With pregnancy and parenthood common during training, two recent studies examined the challenges residents encounter when becoming parents. Find out what the study discovered about childcare, breastfeeding and parental leave policies.  

Parenthood is common

Residency programs need more consistent parental leave, breastfeeding mothers need more spaces to express and store breast milk while at work, and parents need better access to onsite childcare, two recent studies looking at parenthood during training concluded.

These are areas of concern because residency coincides with the prime reproductive years and women comprise one-half of medical school graduates. Parenthood is and will continue to be a frequent occurrence during training.

Slightly more than one-half of the 190 radiation oncology trainees who responded to a survey had children, according to a study in the International Journal of Radiation Oncology. Nearly 45 percent said they or their partner had a pregnancy during residency.

Similarly, general surgery residents commonly take parental leave. In a study published in the Journal of the American College of Surgeons, 41 percent of the 66 general surgery residency program directors who responded to a survey said at least once a year they have a resident who takes maternity or paternity leave.

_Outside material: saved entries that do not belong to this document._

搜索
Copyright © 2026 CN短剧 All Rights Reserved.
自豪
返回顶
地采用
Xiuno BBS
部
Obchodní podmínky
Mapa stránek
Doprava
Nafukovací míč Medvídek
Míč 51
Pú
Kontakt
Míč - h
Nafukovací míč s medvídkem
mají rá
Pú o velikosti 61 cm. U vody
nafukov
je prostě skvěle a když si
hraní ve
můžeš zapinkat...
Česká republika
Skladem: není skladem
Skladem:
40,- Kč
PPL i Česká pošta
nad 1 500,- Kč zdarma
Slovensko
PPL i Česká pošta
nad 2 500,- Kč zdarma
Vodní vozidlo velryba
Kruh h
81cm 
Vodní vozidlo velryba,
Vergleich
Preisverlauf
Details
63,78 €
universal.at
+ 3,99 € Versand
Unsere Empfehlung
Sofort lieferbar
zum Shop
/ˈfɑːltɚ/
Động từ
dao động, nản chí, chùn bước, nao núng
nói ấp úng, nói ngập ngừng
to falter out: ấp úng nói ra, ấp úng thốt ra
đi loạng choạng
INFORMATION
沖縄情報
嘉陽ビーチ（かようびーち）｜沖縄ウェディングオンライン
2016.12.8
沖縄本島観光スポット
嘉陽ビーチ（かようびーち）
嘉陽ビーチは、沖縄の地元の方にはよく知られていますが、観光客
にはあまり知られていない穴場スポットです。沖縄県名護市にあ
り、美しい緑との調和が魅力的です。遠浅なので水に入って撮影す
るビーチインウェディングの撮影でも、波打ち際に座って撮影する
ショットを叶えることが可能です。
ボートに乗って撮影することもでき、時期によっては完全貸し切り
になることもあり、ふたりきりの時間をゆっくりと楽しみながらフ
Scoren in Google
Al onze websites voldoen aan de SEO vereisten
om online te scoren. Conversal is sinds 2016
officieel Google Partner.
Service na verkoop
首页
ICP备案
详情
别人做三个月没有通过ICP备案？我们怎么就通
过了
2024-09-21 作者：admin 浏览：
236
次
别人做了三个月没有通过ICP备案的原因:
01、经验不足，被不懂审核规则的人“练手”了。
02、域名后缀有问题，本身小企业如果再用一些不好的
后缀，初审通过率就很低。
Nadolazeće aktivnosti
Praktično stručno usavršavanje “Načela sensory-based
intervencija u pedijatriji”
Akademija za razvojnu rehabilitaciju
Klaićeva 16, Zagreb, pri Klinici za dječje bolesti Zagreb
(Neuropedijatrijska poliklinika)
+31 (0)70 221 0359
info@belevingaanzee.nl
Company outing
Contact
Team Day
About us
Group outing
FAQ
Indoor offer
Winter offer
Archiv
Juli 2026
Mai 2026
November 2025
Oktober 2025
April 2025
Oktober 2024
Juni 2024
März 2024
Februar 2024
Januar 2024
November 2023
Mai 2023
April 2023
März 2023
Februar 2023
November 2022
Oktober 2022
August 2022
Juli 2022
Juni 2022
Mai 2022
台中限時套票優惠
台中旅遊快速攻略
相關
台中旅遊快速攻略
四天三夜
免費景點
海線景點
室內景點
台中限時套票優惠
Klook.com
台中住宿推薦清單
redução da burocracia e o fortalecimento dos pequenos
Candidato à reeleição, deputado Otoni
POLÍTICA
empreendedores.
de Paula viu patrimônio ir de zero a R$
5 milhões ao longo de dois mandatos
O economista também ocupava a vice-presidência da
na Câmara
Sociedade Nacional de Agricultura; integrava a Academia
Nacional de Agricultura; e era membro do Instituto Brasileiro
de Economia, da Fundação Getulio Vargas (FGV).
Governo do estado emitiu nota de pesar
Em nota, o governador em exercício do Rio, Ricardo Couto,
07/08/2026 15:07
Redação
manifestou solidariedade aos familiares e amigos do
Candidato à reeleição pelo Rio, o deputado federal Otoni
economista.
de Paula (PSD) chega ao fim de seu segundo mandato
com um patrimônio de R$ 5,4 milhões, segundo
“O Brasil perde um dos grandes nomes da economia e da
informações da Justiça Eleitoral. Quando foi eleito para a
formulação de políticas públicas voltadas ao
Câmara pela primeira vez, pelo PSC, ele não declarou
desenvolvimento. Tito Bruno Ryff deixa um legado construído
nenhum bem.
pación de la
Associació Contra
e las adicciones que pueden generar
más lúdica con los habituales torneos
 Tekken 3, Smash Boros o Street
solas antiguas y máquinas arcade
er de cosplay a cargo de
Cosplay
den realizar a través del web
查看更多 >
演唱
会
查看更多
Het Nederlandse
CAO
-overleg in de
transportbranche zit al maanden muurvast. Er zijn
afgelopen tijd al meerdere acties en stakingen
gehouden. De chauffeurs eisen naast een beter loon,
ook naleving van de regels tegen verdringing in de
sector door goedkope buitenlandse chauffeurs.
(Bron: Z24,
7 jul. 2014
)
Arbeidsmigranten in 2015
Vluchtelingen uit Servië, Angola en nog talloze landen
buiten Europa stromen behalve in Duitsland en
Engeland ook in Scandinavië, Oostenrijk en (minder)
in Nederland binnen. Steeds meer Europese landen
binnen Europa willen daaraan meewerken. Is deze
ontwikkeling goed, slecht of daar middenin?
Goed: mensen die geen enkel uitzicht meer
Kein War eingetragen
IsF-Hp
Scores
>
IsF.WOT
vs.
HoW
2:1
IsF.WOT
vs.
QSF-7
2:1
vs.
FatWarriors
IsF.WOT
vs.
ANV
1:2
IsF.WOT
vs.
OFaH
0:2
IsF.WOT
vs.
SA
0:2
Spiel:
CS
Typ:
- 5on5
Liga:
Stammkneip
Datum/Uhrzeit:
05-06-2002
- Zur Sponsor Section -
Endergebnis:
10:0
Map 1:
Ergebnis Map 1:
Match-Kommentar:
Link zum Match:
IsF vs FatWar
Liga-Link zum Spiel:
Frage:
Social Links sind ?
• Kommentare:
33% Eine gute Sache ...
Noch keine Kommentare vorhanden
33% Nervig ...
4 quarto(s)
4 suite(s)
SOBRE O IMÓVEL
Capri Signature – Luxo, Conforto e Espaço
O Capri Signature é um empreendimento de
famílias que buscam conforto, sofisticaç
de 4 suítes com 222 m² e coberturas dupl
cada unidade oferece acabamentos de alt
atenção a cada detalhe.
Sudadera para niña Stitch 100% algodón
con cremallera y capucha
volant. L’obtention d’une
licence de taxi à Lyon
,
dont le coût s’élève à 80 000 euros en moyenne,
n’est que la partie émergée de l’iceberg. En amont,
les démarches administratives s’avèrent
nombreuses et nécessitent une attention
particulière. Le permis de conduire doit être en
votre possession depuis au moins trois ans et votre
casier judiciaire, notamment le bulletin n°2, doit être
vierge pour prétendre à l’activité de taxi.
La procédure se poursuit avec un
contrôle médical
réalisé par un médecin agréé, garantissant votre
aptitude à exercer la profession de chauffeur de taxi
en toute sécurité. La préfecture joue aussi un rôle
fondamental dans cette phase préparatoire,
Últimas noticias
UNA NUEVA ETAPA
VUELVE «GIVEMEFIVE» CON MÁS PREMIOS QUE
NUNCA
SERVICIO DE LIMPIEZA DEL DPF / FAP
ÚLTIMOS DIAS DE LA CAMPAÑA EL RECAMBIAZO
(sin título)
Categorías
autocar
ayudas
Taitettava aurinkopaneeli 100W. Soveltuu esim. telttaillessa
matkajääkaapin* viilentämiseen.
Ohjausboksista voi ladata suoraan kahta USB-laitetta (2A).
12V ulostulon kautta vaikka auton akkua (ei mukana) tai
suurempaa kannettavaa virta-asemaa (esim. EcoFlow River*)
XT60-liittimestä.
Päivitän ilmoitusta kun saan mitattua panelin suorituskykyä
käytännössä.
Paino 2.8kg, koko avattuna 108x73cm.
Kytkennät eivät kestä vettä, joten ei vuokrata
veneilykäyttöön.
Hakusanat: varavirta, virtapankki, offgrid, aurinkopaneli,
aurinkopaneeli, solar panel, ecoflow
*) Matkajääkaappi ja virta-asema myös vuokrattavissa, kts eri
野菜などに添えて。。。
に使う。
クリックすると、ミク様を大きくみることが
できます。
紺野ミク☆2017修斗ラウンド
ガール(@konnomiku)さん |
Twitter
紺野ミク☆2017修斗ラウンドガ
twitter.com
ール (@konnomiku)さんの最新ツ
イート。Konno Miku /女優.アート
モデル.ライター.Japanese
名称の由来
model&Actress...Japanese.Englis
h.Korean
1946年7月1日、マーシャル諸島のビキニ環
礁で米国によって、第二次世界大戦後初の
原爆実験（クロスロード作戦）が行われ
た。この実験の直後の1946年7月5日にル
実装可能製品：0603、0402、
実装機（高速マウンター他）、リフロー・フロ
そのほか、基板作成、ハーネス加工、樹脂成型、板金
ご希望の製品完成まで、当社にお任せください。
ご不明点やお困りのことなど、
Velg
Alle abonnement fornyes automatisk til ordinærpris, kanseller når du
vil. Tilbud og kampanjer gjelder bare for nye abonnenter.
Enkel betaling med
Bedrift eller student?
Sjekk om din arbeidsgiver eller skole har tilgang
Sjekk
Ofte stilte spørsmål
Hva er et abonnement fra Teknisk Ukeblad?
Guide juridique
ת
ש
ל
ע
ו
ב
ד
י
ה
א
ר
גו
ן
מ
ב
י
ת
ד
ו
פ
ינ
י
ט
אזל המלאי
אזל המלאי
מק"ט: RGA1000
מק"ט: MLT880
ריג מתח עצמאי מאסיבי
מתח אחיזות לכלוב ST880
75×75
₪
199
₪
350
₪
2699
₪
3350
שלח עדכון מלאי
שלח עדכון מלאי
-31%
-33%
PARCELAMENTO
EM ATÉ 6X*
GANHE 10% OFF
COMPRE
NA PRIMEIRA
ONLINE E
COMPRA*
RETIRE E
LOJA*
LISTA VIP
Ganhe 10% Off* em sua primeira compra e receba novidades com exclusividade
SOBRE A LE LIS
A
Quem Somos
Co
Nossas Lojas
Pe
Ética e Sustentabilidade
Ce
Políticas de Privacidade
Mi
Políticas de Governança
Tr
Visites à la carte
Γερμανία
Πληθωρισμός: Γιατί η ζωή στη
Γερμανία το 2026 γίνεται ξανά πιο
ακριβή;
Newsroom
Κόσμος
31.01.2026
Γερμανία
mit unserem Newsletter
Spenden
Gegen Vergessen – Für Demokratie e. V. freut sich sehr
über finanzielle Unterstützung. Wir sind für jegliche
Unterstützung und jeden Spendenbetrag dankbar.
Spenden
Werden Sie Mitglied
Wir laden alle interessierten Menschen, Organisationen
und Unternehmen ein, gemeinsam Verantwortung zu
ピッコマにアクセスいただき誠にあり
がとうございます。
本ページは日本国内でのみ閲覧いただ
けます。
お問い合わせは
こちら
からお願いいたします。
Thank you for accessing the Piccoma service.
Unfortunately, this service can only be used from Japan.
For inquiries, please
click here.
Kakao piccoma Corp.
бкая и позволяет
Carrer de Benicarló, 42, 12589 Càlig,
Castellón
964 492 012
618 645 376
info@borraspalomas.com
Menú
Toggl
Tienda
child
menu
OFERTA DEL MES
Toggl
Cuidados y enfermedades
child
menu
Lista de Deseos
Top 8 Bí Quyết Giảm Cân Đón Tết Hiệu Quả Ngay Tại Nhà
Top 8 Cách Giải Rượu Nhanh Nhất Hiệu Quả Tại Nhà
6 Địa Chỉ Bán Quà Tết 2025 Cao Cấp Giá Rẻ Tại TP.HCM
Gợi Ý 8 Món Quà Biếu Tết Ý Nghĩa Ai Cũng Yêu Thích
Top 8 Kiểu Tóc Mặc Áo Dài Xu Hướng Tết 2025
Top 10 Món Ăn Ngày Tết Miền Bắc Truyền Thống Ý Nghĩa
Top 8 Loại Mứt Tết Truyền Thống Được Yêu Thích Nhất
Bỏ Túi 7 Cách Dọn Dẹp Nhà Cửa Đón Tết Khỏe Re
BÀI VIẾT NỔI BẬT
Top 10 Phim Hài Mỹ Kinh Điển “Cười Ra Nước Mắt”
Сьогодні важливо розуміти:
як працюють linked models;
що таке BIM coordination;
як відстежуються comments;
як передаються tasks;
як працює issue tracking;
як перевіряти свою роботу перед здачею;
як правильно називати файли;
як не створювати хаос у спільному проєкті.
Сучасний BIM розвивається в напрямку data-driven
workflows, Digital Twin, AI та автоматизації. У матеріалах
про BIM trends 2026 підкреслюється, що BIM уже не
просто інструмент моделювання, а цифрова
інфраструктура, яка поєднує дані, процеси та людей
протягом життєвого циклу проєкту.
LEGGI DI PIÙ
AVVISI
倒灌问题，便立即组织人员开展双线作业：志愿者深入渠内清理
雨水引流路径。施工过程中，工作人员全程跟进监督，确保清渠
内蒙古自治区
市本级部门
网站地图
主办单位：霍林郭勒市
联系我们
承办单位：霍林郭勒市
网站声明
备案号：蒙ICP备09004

Breastfeeding and childcare concerns

New mothers told researchers they worried about being able to breastfeed when they went back to work. Among radiation oncology residents, just 40.7 percent said they had enough time and privacy to pump breast milk.

General surgery residents told researchers they had a hard time finding time to express breast milk. Among the general surgery program directors, only 8 percent said their program had a formal breastfeeding policy. But 77 percent said a typical attending at their program would let a resident scrub out of a case to pump.

Nearly 60 percent of program directors said there were lactation facilities at the hospitals; however, programs in the Northeast are less likely than other parts of the country to have a spot for mothers, with just 29 percent of program directors reporting available rooms, versus 71 percent in other parts of the country.

Childcare facilities also were a concern. Nearly 40 percent of general surgery program directors said there was on-site childcare at the hospital. But even when available, residents can face waiting lists to enroll, and pick-up and drop-off times often do not work with their schedules.

“We encourage program directors to be attentive to the well-being of trainees who are parents and where possible work to improve availability of childcare and lactation facilities,” authors of the general surgery study said.

Standardizing parental leave?

Paternal leave is a concern for both men and women, and policies—when in place—vary nationwide.

“Pregnancy- and parenthood-friendly policies are not a gender-specific issue, as men are increasingly interested in taking time off after the birth of a child; however, the time and energy and attention required for pregnancy and childbearing inherently disproportionately affects women, so attention to such policies can help to narrow the gender gap observed in academic and scientific achievement,” radiation oncology study authors said.

Overall, about one-half of “respondents believed a standardized maternity and paternity leave policy should be put into place,” the study said. “The remaining respondents felt that different sizes and institutional cultures across programs would make a national standardized policy challenging and unrealistic.”

Among program directors for general surgery, two-thirds reported having a formal maternity leave; 48 percent reported a paternity leave policy. Study authors encouraged programs without policies to create them.

“Doing so may reduce the apprehension that residents feel in addressing these needs and allow for predictability in planning for parental leave,” general surgery study authors said. “Moreover, the existence of such guidelines is relevant to the recruitment of future trainees. … Talented students may opt out of pursuing surgery because they wish to be parents and view surgical training as incompatible with pregnancy and childrearing.”